Stagnation nation. That’s the verdict of the Resolution Foundation’s inquiry into the state of the UK’s economy.  At the heart of our problems lies persistently weak productivity growth: averaging just 0.4% p.a. since the financial crisis; half that enjoyed by the richest 25 OECD nations. That has fed directly to toxic combination of low growth and high inequality; real wages grew by an average of 33% a decade from 1970 to 2007, but this fell to below zero in the 2010s and exacerbated already stark inequalities (income, regional, generational). This combination has been disastrous for lower income households. The report calls for a new economic strategy to rectify these twin challenges. The prize is huge: we could be a fifth richer just by catching-up with peers like Canada, France & Germany.

The new normal. As we know, the pandemic accelerated a number of pre-existing trends. The shift out of bricks-and-mortar shopping was one. In February 2020 around 20% of retail spending was done online. At its peak a year later more that 37% was. Now we’ve moderated our online shopping somewhat to 27%, with the physical alternative as easy as it was previously. And there are some structural changes —online shopping for leisure and gardening, household goods and supermarket shopping all increased substantially relative to pre- pandemic levels. But the winners are flowers, plants, seeds, fertilisers, and pet foods, which are still on the upward trend.

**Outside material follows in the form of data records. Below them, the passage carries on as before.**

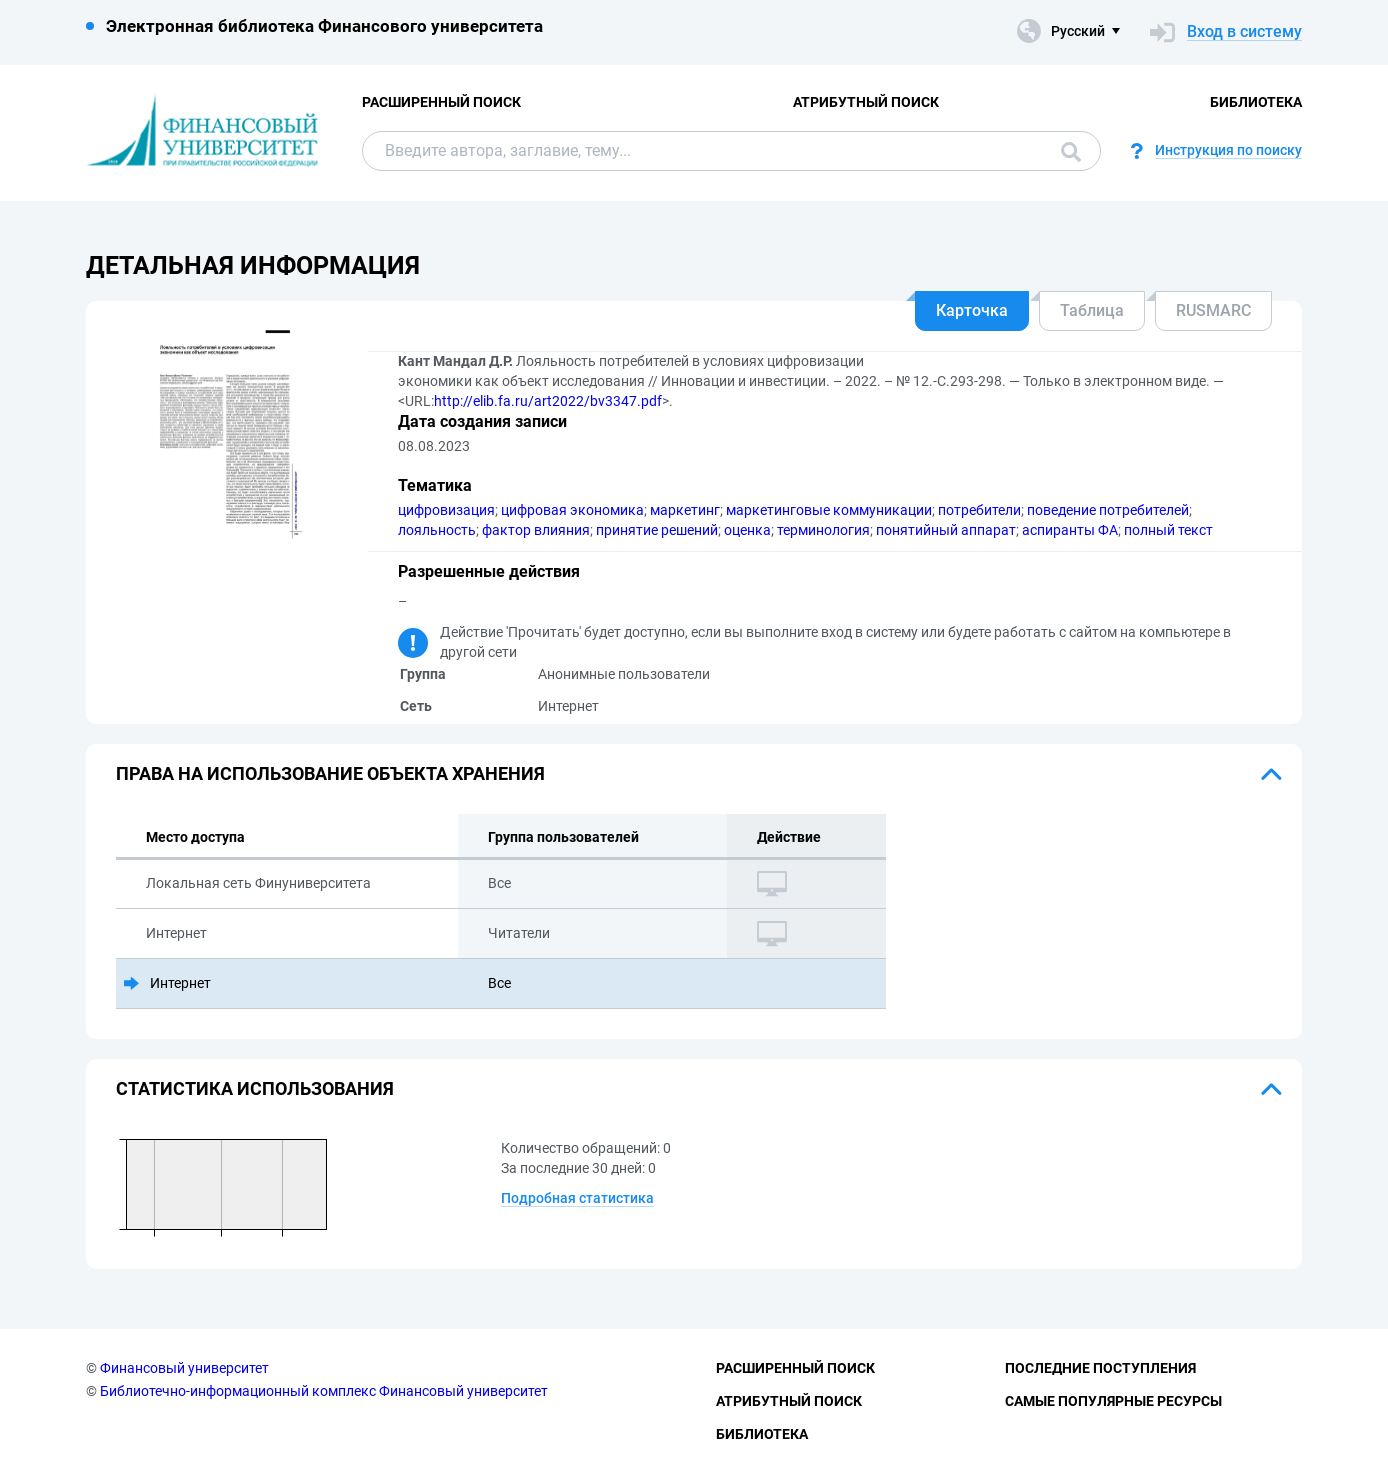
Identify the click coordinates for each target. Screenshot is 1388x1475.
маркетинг (685, 510)
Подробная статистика (577, 1198)
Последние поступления (1100, 1368)
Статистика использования (255, 1088)
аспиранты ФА (1070, 530)
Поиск (1071, 152)
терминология (823, 530)
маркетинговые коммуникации (829, 510)
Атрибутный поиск (866, 102)
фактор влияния (536, 530)
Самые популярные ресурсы (1113, 1401)
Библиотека (1256, 102)
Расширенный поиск (441, 102)
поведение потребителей (1108, 510)
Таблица (1092, 310)
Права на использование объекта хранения (330, 773)
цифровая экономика (572, 510)
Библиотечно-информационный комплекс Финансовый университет (324, 1391)
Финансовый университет (184, 1368)
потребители (979, 510)
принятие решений (657, 530)
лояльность (437, 530)
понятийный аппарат (946, 530)
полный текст (1168, 530)
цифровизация (446, 510)
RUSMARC (1213, 310)
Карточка (972, 310)
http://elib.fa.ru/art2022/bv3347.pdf (548, 401)
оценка (747, 530)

Fill the gaps. Against a backdrop of elevated energy prices (and incipient demand rationing in Germany), the Climate Change Committee’s annual stocktake of the UK’s efforts at cutting carbon emissions didn’t make for terrific reading. The independent body, tasked with advising the UK and devolved governments on carbon reduction matters, said it unearthed “major failures in delivery programmes” for achieving net zero by 2050. But there are some positives: “credible plans” existed for 39% of required emissions reductions. It’s just that policy gaps abound. Filling them simultaneously makes net zero goals more achievable and presents one solution to the cost-of-living crisis.

Struggling to recover. China’s economic growth slowed sharply in the second quarter reflecting the economic damage from a prolonged period of lockdowns. The world’s second largest economy grew by 0.4% in Q2’22 from a year earlier—marking the second worst quarterly figure in 30 years— and down from the 4.8% recorded in Q1. Compared with the previous quarter GDP shrank by 2.6%, compared to a 1.4% gain in Q1. In the meantime, cases of Covid have picked up this month, sparking fears of more lockdowns. President Xi has reiterated the government’s commitment to the growth target of 5.5%, despite mounting challenges and slowing growth. That will likely require a hefty dose of stimulus.

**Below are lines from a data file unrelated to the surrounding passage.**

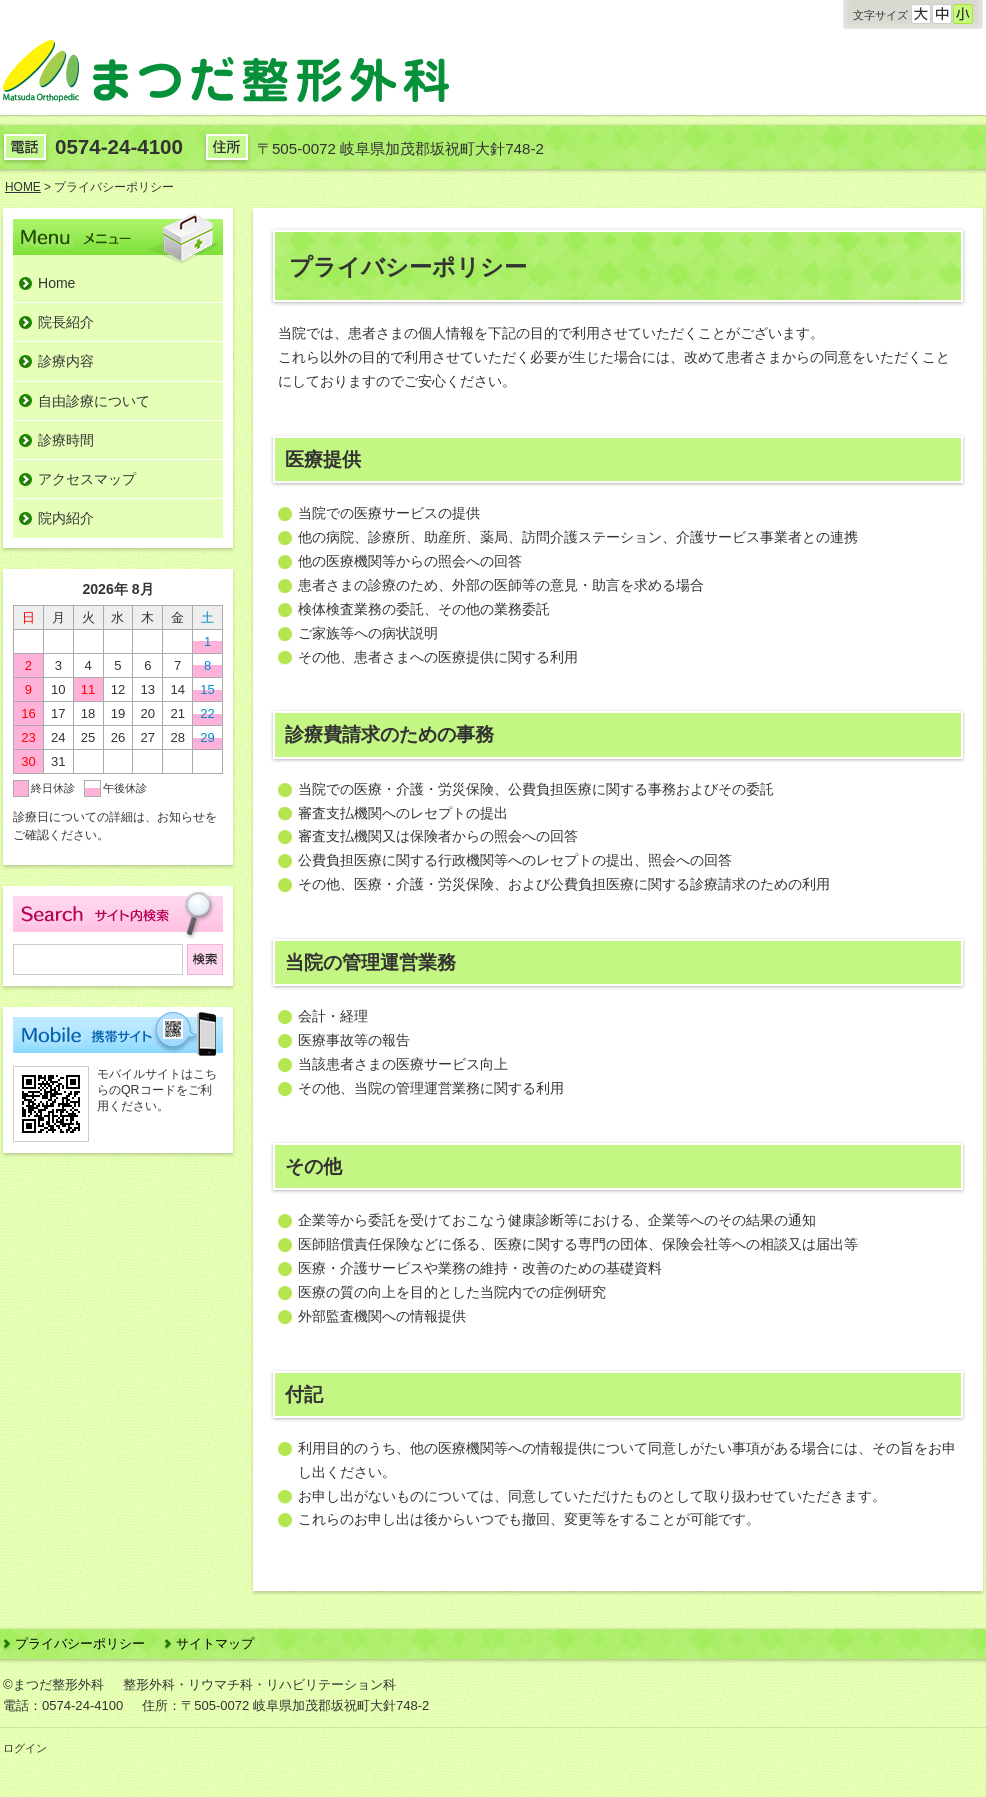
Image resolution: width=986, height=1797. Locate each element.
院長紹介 (66, 322)
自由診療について (94, 401)
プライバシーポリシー (80, 1643)
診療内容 (66, 361)
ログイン (25, 1748)
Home (56, 283)
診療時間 (66, 440)
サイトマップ (215, 1643)
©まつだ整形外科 (53, 1684)
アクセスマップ (87, 479)
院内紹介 (66, 518)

How high can it fly? US CPI inflation accelerated in June to 1.3% MoM (from 1% in May), with the YoY rate posting a 40-year high of 9.1% (from 8.6% in May). This was significantly above market forecasts and raised concerns of a possible (and historic) 100-basis-point hike by the Fed in its upcoming July meeting. The monthly increase was broad-based. The energy index contributed to almost half the jump, followed by food prices. Core prices rose by 0.7% over May, fuelled by shelter, vehicle, and services (excluding energy) price increases. However, considering the drop in Brent crude below $100/barrel this month and a moderation in food prices, it seems the absolute worst may be behind the US.